A cockroach chows down on a shard of Mar’s bar stuck to a wrapper. My toes a few feet from the object of my phobia.
My brain struggles to access the file on exposure therapy, to transform a feared object into a subject worth studying. This dreaded one is animated. And like me it’s striving to stay that way.
Between sips of bone broth I watch it gorge, my mind soothing the child inside: See? The animal is merely meeting its needs.
Gregory’s ringtone announces his call. I think of Kafka. My brother the stoic scientist reports his doctor’s news: the cells are back, this time eating his liver. So how about flying here to Anchorage before all the glaciers melt?
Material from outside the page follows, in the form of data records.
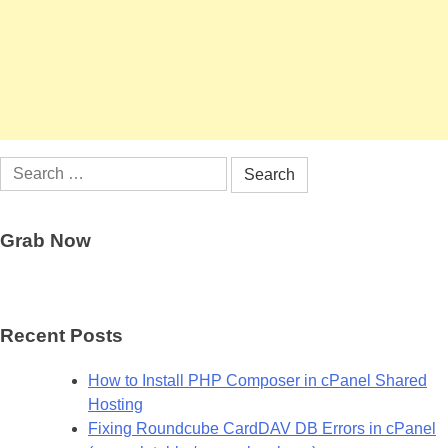
Search
for:
Grab Now
Recent Posts
How to Install PHP Composer in cPanel Shared
Hosting
Fixing Roundcube CardDAV DB Errors in cPanel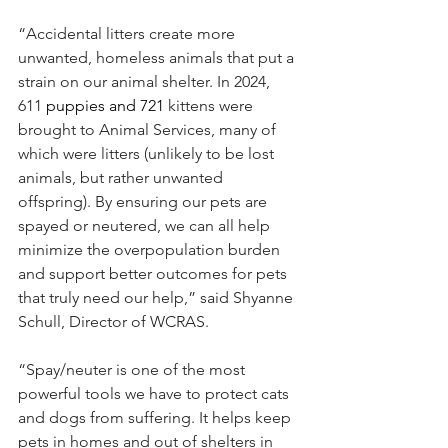
“Accidental litters create more 
unwanted, homeless animals that put a 
strain on our animal shelter. In 2024, 
611
 puppies and 721 
kittens were 
brought to Animal Services, many of 
which were litters (unlikely to be lost 
animals, but rather unwanted 
offspring). By ensuring our pets are 
spayed or neutered, we can all help 
minimize the overpopulation burden 
and support better outcomes for pets 
that truly need our help,” said Shyanne 
Schull, Director of WCRAS.
“Spay/neuter is one of the most 
powerful tools we have to protect cats 
and dogs from suffering. It helps keep 
pets in homes and out of shelters in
I lose track of my subject, fish for an old napkin in my satchel where I give up the search, sniff, then zip my phone into a pocket. I look again at the wrapper, now wriggling with an exposed leg and wing.
I feel something warm toward this thing grinding to survive on spikes of sucrose, then swallow the last juice of bird bones from my cup.
I want to share this revelation with my brother but my resurrected grief is too close, my feet too cold.
On the way home a greater theme is exposed. I could have been the bug, a bit of trash, the lipid inside this splash of sadness on my sweater. Instead, I can choose to face the last frontier: My sick brother, his dying planet.